LOL kool. It is a really awesome idea.


----------



## j.kcustoms (Dec 1, 2009)

i've seen people use a silicon nozzle but takes a bit of time to get right where yours just drill a hole and put it in 'simple' i'd buy one well done


----------



## andyh (Dec 1, 2009)

I`d take one too, great idea


----------



## bowdnboy (Dec 1, 2009)

Hey, thanks guys, but I cant take the credit for these little babies, my mate did all the work.
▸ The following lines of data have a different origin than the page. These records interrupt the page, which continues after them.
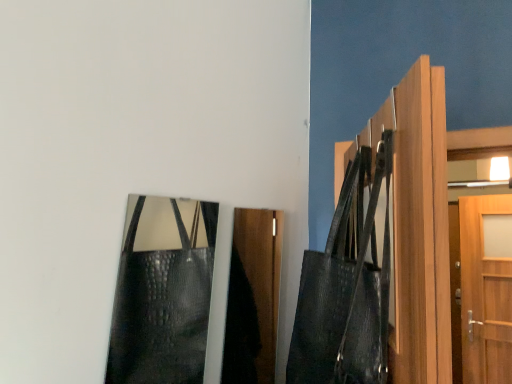 Question: Should I look upward or downward to see leather textured shoulder bag at upper right?

Choices:
 (A) up
 (B) down

Answer: (B)

Question: Considering the relative sizes of shiny black leather bag at lower left and light brown wood door at right in the image provided, is shiny black leather bag at lower left wider than light brown wood door at right?

Choices:
 (A) yes
 (B) no

Answer: (B)

Question: Is shiny black leather bag at lower left directly adjacent to light brown wood door at right?

Choices:
 (A) yes
 (B) no

Answer: (B)

Question: Is shiny black leather bag at lower left looking in the opposite direction of light brown wood door at right?

Choices:
 (A) no
 (B) yes

Answer: (A)

Question: Is the position of shiny black leather bag at lower left less distant than that of light brown wood door at right?

Choices:
 (A) yes
 (B) no

Answer: (B)

Question: Considering the relative sizes of shiny black leather bag at lower left and light brown wood door at right in the image provided, is shiny black leather bag at lower left shorter than light brown wood door at right?

Choices:
 (A) yes
 (B) no

Answer: (A)

Question: Is shiny black leather bag at lower left thinner than light brown wood door at right?

Choices:
 (A) no
 (B) yes

Answer: (B)

Question: From the image's perspective, is light brown wood door at right located above shiny black leather bag at lower left?

Choices:
 (A) no
 (B) yes

Answer: (B)

Question: Considering the relative sizes of light brown wood door at right and shiny black leather bag at lower left in the image provided, is light brown wood door at right shorter than shiny black leather bag at lower left?

Choices:
 (A) yes
 (B) no

Answer: (B)

Question: Is light brown wood door at right at the right side of shiny black leather bag at lower left?

Choices:
 (A) no
 (B) yes

Answer: (B)

Question: Considering the relative positions of light brown wood door at right and shiny black leather bag at lower left in the image provided, is light brown wood door at right to the left of shiny black leather bag at lower left from the viewer's perspective?

Choices:
 (A) yes
 (B) no

Answer: (B)

Question: From a real-world perspective, does light brown wood door at right sit lower than shiny black leather bag at lower left?

Choices:
 (A) no
 (B) yes

Answer: (A)

Question: Is shiny black leather bag at lower left located within light brown wood door at right?

Choices:
 (A) yes
 (B) no

Answer: (B)

Question: Are leather textured shoulder bag at upper right and shiny black leather bag at lower left far apart?

Choices:
 (A) no
 (B) yes

Answer: (A) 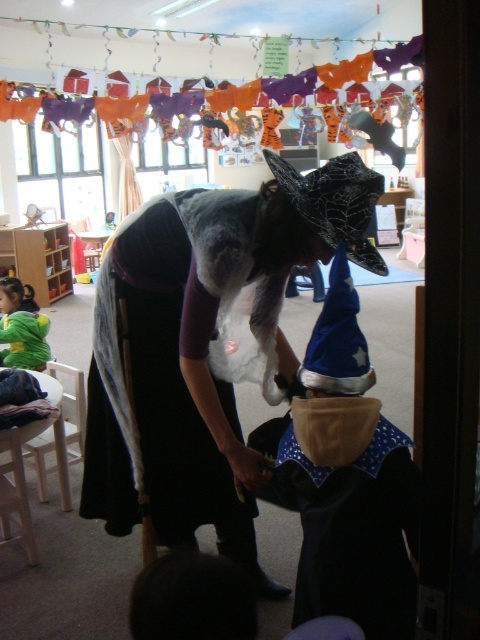 Which of these two, velvet black cape at center or green fuzzy sweater at lower left, stands shorter?

With less height is green fuzzy sweater at lower left.

Which is behind, point (243, 227) or point (28, 356)?

The point (28, 356) is more distant.

The image size is (480, 640). What are the coordinates of `velvet black cape at center` in the screenshot? It's located at (203, 346).

Locate an element on the screen. Image resolution: width=480 pixels, height=640 pixels. velvet black cape at center is located at coordinates point(203,346).

Does velvet black cape at center have a greater width compared to blue felt hat at center?

Yes.

Can you confirm if velvet black cape at center is positioned below blue felt hat at center?

No.

Where is `velvet black cape at center`? This screenshot has width=480, height=640. velvet black cape at center is located at coordinates (203, 346).

Consider the image. Is blue felt hat at center positioned in front of green fuzzy sweater at lower left?

That is True.

In the scene shown: Is blue felt hat at center bigger than green fuzzy sweater at lower left?

Correct, blue felt hat at center is larger in size than green fuzzy sweater at lower left.

What are the coordinates of `blue felt hat at center` in the screenshot? It's located at (x=346, y=480).

Where is `blue felt hat at center`? This screenshot has width=480, height=640. blue felt hat at center is located at coordinates (346, 480). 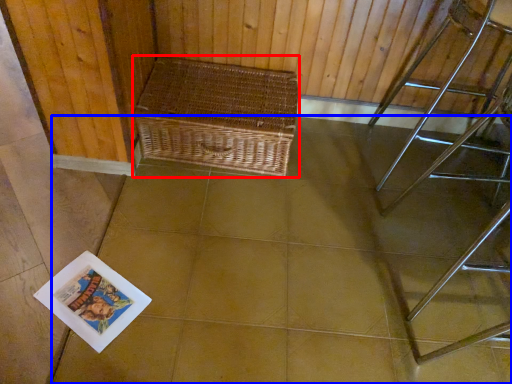 Question: Among these objects, which one is nearest to the camera, picnic basket (highlighted by a red box) or square (highlighted by a blue box)?

Choices:
 (A) picnic basket
 (B) square

Answer: (B) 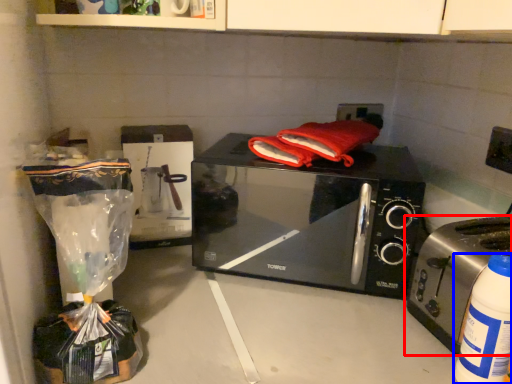 Question: Which object is further to the camera taking this photo, toaster (highlighted by a red box) or bottle (highlighted by a blue box)?

Choices:
 (A) toaster
 (B) bottle

Answer: (A) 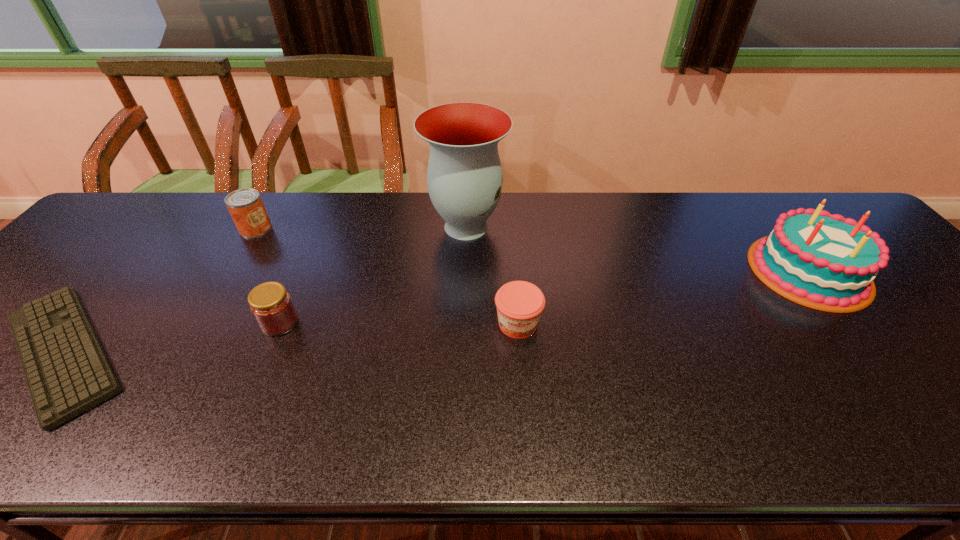 This screenshot has width=960, height=540. In order to click on vacant space in between the can and the vase in this screenshot , I will do `click(361, 227)`.

Identify the location of empty space between the tallest object and the fourth object from right to left. Image resolution: width=960 pixels, height=540 pixels. (372, 274).

Where is `vacant space in between the left jam and the rightmost object`? This screenshot has height=540, width=960. vacant space in between the left jam and the rightmost object is located at coordinates (544, 296).

Find the location of a particular element. The width and height of the screenshot is (960, 540). empty space between the second tallest object and the right jam is located at coordinates (663, 298).

This screenshot has height=540, width=960. In order to click on free space between the left jam and the right jam in this screenshot , I will do `click(398, 323)`.

In order to click on object that is the third closest to the shortest object in this screenshot , I will do `click(464, 176)`.

Identify which object is located as the fifth nearest to the leftmost object. Please provide its 2D coordinates. Your answer should be formatted as a tuple, i.e. [(x, y)], where the tuple contains the x and y coordinates of a point satisfying the conditions above.

[(823, 261)]

Identify the location of free spot that satisfies the following two spatial constraints: 1. on the front side of the second tallest object; 2. on the right side of the can. (230, 271).

Where is `free region that satisfies the following two spatial constraints: 1. on the back side of the can; 2. on the right side of the tallest object`? This screenshot has width=960, height=540. free region that satisfies the following two spatial constraints: 1. on the back side of the can; 2. on the right side of the tallest object is located at coordinates (256, 227).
Anyway, if you want, PM me, and I can pass email details onto him.


----------



## ADZz_93 (Dec 1, 2009)

i would buy one IF bread rats, which i may in the future


----------



## ADZz_93 (Dec 1, 2009)

lol *bred


----------



## Crocboy (Dec 1, 2009)

Your mates a wiz by the look of it. Good job.


----------



## monkeyboy (Dec 1, 2009)

You can get something very similar at any go kart shop, they are used in fuel tanks and are alloy instead of brass, with 2 softish washers to prevent leaks. What did you use at the end of the line where the rats drink from?
Steve


----------



## bowdnboy (Dec 1, 2009)

Steve,
I used the edstrom water sippers - 3/16" barbed connection type. Worth every cent!


----------



## wokka (Dec 2, 2009)

A plastic 4mm joiner as used in garden irrigation costs about $0.40 each or less if in bulk from the local hardware.For larger size hoses they can be used in conjunction with rubber grommets (also used in irrigation.)


----------



## bowdnboy (Dec 2, 2009)

Yer woka, I had a look at those and tried them out, but found they leaked, and due to using the smaller hose, didnt seal nearly as well as I would have liked


----------



## wokka (Dec 2, 2009)

It looks like the header tanks you are using have a half inch BSP female thread to take a tap. You can get an off the shlf fitting to go from that to your hose.


----------



## monkeyboy (Dec 2, 2009)

Yeah I was checking out the edstrom valves too from some websites in the states, did you find a supplier worth recommending?


----------



## Sdaji (Dec 4, 2009)

I use the agselect valves too, but I just have the tubes in the reservoir and syphon the water out. If I was to do anything else I would either need an easily detachable fitting on the reservoir with a tap or I would have to fill them where they are, which would make filling and cleaning very difficult. If I am missing something, point it out and I'll buy whatever will make life easier!


----------



## bowdnboy (Dec 7, 2009)

Hey wokka, ok, I hadnt seen any valves that would suit anywhere I looked.

Your right, those containers do have the female tap fitting in them. I thought the same thing. Surely there is a fitting that would fit it, and be able to put the smaller hose off it some how, but every where I looked, and asked they had no idea!!!

There was the connectors that you just screwed into the bigger black hosing (irrigation type) but didnt seal real well, and there was leakage. Anyway, these ones do the job well, and pretty simple design as well.

Monkeyboy, yer I found a supplier in Sydney for the edstrom valve / sippers - Nick Livanos. I think his business is called nicks birds. Anyway, his email is [email protected]. 

Hey Sadji, yer I looked at thsoe tank connectors, and until my mate made the other ones was going to buy them, however at $20ea, was going to be a small fortune just to plumb the water to the resorvoirs. 

I dont have any easy disconnection tap with mine. All I do to fill the containers is use the garden hose and fill the containers up, as the garage is close to the outside tap.

Cheers


----------



## wokka (Dec 7, 2009)

use a half inch BSP x 13mm poly tail end connector


----------



## bowdnboy (Dec 7, 2009)

Cheers Wokka, sorry for my ignorance though, but whats BSP stand for


----------



## wokka (Dec 7, 2009)

bowdnboy said:


> Cheers Wokka, sorry for my ignorance though, but whats BSP stand for



British Standard Pipe. It refers to the type of thread.


----------



## bowdnboy (Dec 7, 2009)

Ahhh, cheers

Thanks for that


----------